The Dallas Mavericks make as much sense as anybody.
Yahoo! Sports reports that the Grizzlies and Raptors are searching for a team to take the $10.6 million expiring contract of Toronto point guard Jose Calderon. The Mavs have long been intrigued by the 31-year-old Calderon, who has consistently put up efficient offensive numbers throughout his career, and acquiring him wouldn’t sacrifice any financial flexibility this summer.
This could also present a prime opportunity for the Mavs to cash in on their cap space and army of expiring contracts by helping two teams pull off a blockbuster trade and adding a young asset or two in the process.
According to the Yahoo! report, the cost-cutting Grizzlies want a less expensive small forward to plug into the lineup for Gay and are likely to receive a young Raptors player and a future draft pick in the deal. Rookie shooting guard Terrence Ross is reportedly off limits, so it stands to reason that 23-year-old power forward Ed Davis could be the young Raptor included in the deal.
Chris Kaman’s $8 million expiring contract is extremely expendable, considering that he’s the Mavs’ third-string center at the moment. He can move to Memphis and back up Marc Gasol. Depending on how much the Grizzlies value scoring from their replacement small forward, the Mavs could also send Vince Carter or Dahntay Jones.
The 36-year-old Carter, who has one year left on his contract, has been a $3 million bargain this season. He’s been especially good in January, averaging 14.1 points on 47-percent shooting off the bench. The Grizzlies, currently fourth in the West standings, should want Carter if they’re serious about contending this season despite their salary dump.
The Mavs, who are hanging on to slim hope of extending their playoff streak to 13 seasons, should demand a significant price to include Carter in a deal. In this case, the 6-foot-10, 232-pound son of ex-Maverick Terry Davis ought to do it.
A speculative proposal: Gay goes to the Raptors; Kaman, Carter and the Toronto draft-pick compensation go to the Grizzlies; and the Mavs get Calderon, Davis and 19-year-old point guard project Tony Wroten.
That’d be a terrific deal for Dallas’ future, while shoring up a problem position in the present by adding a point guard who could split time with Darren Collison.

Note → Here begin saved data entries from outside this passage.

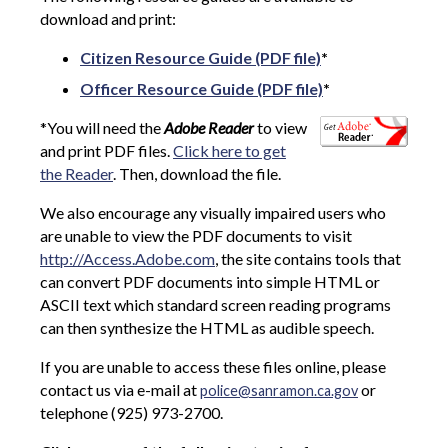
download and print:
Citizen Resource Guide (PDF file)
*
Officer Resource Guide (PDF file)
*
*You will need the
Adobe Reader
to view
and print PDF files.
Click here to get
the Reader
. Then, download the file.
We also encourage any visually impaired users who
are unable to view the PDF documents to visit
http://Access.Adobe.com
, the site contains tools that
can convert PDF documents into simple HTML or
ASCII text which standard screen reading programs
can then synthesize the HTML as audible speech.
If you are unable to access these files online, please
contact us via e-mail at
or
police@sanramon.ca.gov
telephone (925) 973-2700.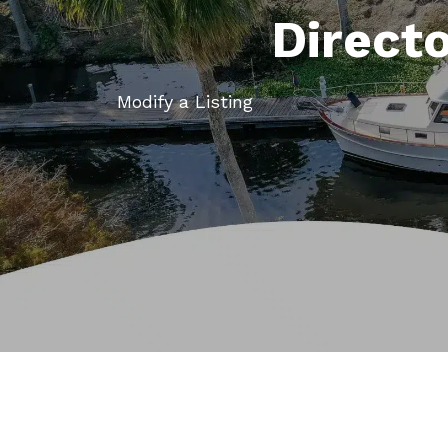
Direct
Modify a Listing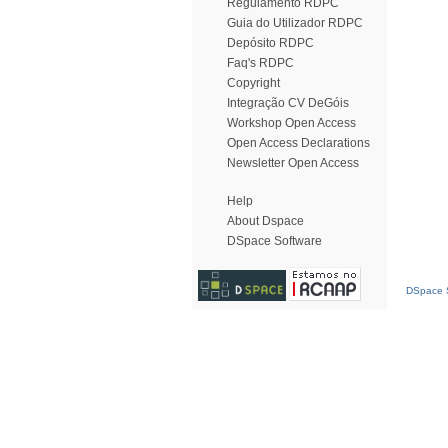
Regulamento RDPC
Guia do Utilizador RDPC
Depósito RDPC
Faq's RDPC
Copyright
Integração CV DeGóis
Workshop Open Access
Open Access Declarations
Newsletter Open Access
Help
About Dspace
DSpace Software
DSpace S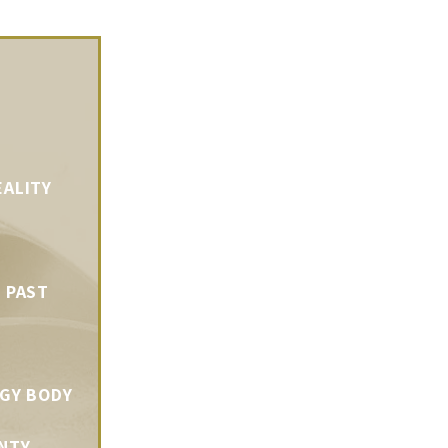
EALITY
 PAST
RGY BODY
NTY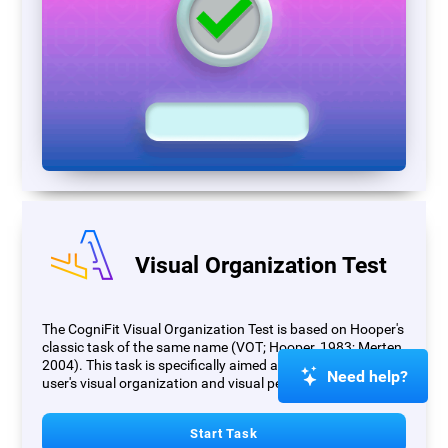
Visual Organization Test
The CogniFit Visual Organization Test is based on Hooper's
classic task of the same name (VOT; Hooper, 1983; Merten,
2004). This task is specifically aimed at measuring the
Need help?
user's visual organization and visual perception.
Start Task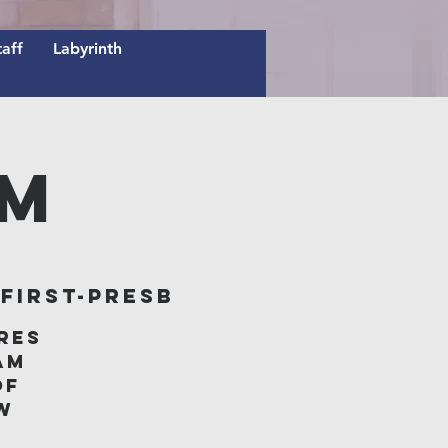
taff
Labyrinth
AM
irst-Presb
res
am
of
w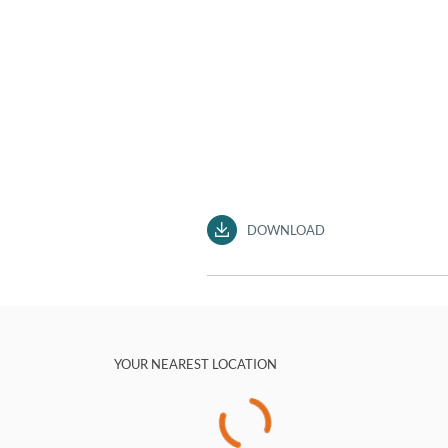
DOWNLOAD
YOUR NEAREST LOCATION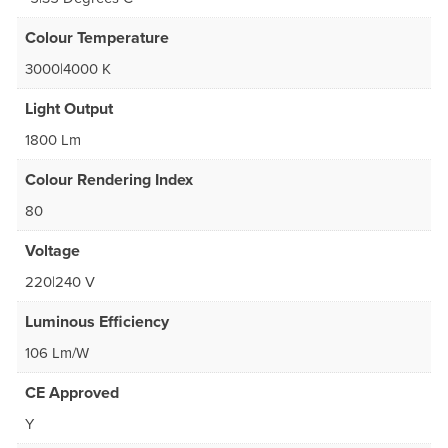
Colour Temperature
3000|4000 K
Light Output
1800 Lm
Colour Rendering Index
80
Voltage
220|240 V
Luminous Efficiency
106 Lm/W
CE Approved
Y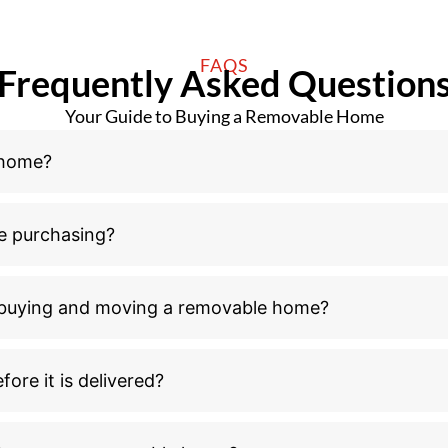
FAQS
Frequently Asked Question
Your Guide to Buying a Removable Home
 home?
e purchasing?
n buying and moving a removable home?
ore it is delivered?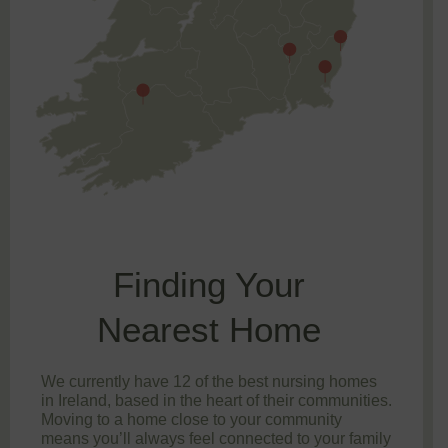
Finding Your
Nearest Home
We currently have 12 of the best nursing homes
in Ireland, based in the heart of their communities.
Moving to a home close to your community
means you’ll always feel connected to your family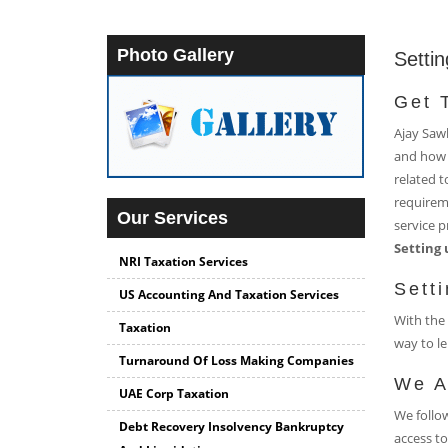
Photo Gallery
Setti
Get 
Ajay Sawh
and how 
related t
requireme
Our Services
service p
Setting 
NRI Taxation Services
Sett
US Accounting And Taxation Services
With the 
Taxation
way to le
Turnaround Of Loss Making Companies
We A
UAE Corp Taxation
We follow
Debt Recovery Insolvency Bankruptcy
access to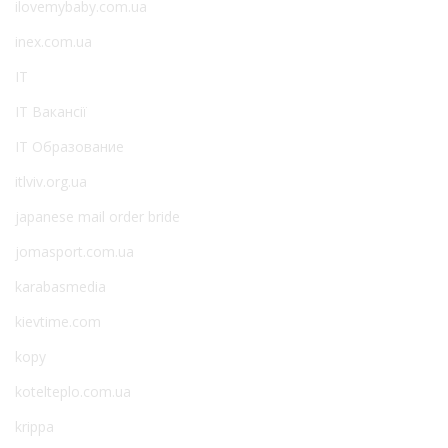
ilovemybaby.com.ua
inex.com.ua
IT
IT Вакансії
IT Образование
itlviv.org.ua
japanese mail order bride
jomasport.com.ua
karabasmedia
kievtime.com
kopy
kotelteplo.com.ua
krippa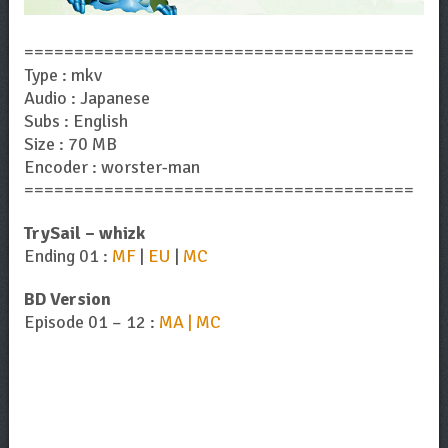
=======================================
Type : mkv
Audio : Japanese
Subs : English
Size : 70 MB
Encoder : worster-man
=======================================
TrySail – whizk
Ending 01 :
MF
|
EU
|
MC
BD Version
Episode 01 – 12 :
MA | MC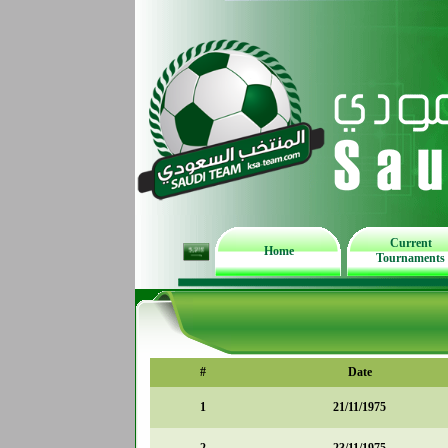
Current
Home
Tournaments
#
Date
1
21/11/1975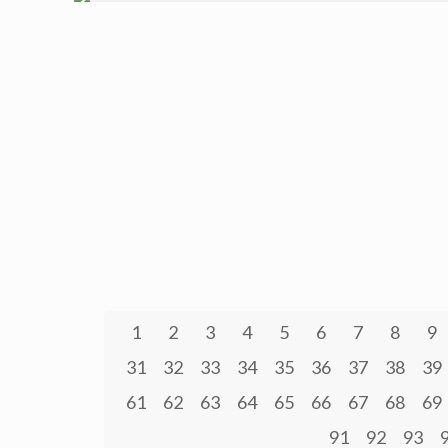
1
2
3
4
5
6
7
8
9
31
32
33
34
35
36
37
38
39
61
62
63
64
65
66
67
68
69
91
92
93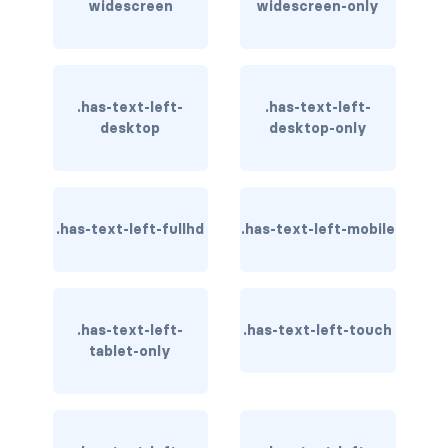
widescreen
widescreen-only
has-text-danger-light
has-text-dark
.has-text-left-
.has-text-left-
has-text-grey
desktop
desktop-only
has-text-grey-dark
has-text-grey-darker
.has-text-left-fullhd
.has-text-left-mobile
has-text-grey-light
has-text-grey-lighter
.has-text-left-
.has-text-left-touch
has-text-info
tablet-only
has-text-info-dark
has-text-info-light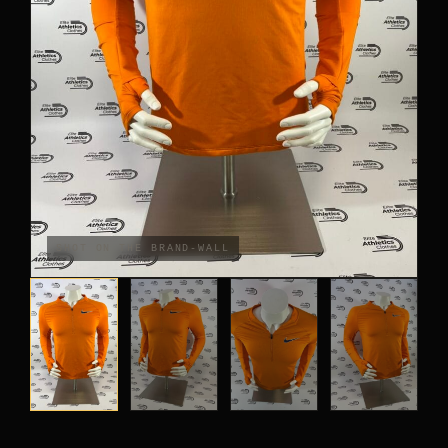
PANTS
CROP TOPS
COMPETITION BRIEFS
ARM SLEEVES
CALF WARMERS
SHOT ON THE BRAND-WALL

And it wouldn’t compromise the Mavs’ hopes of being in the Dwight Howard sweepstakes at all.
Davis, a lottery pick from two years ago who can add plenty of polish, is putting up 9.7 points and 6.7 rebounds in 24.2 minutes per game. The Mavs can use all the inexpensive young size and athleticism they can get, and Davis is due $3.2 million next season in the final year of his rookie deal.
The scouting report on Wroten by former ex-ESPN Insider John Hollinger, who recently made a career change to join Memphis’ front office:
Wroten is one of the draft's most unique talents and he may be a great fit in Memphis with his ability to force turnovers and slash to the basket. He's huge for a point guard, but that's his natural position, as he can see the floor and get to the rim. He's a poor outside shooter, however, and he has a lot of rough edges to his game.
That scared teams off, but he's only 19 and he's potentially a monstrous defender with his size, hands and quickness. He's been compared to Rajon Rondo, both for good and bad, but he's a much bigger version of Rondo and could potentially play as a slashing, ballhandling shooting guard.
If the Grizzlies don’t value Carter enough to give up Davis in the deal, the Mavs could substitute Dahntay Jones, who has a $2.9 million expiring deal. In that case, it’d be a deal that should significantly increase Dallas’ playoff hopes this season while adding a first-round project and not impacting their future financial flexibility at all.
A deal in which the Mavs just give up Kaman and only get back Calderon also works if Memphis isn't willing to move Wroten, but that'd leave a gaping hole in the Grizzlies' lineup at small forward.
There are certainly other possibilities in a three-way deal between these teams. It’s a safe bet that Mavs GM Donnie Nelson is burning some cell-phone minutes with his colleagues in Memphis and Toronto exploring how much the Mavs might benefit by helping out the Grizzlies and Raptors.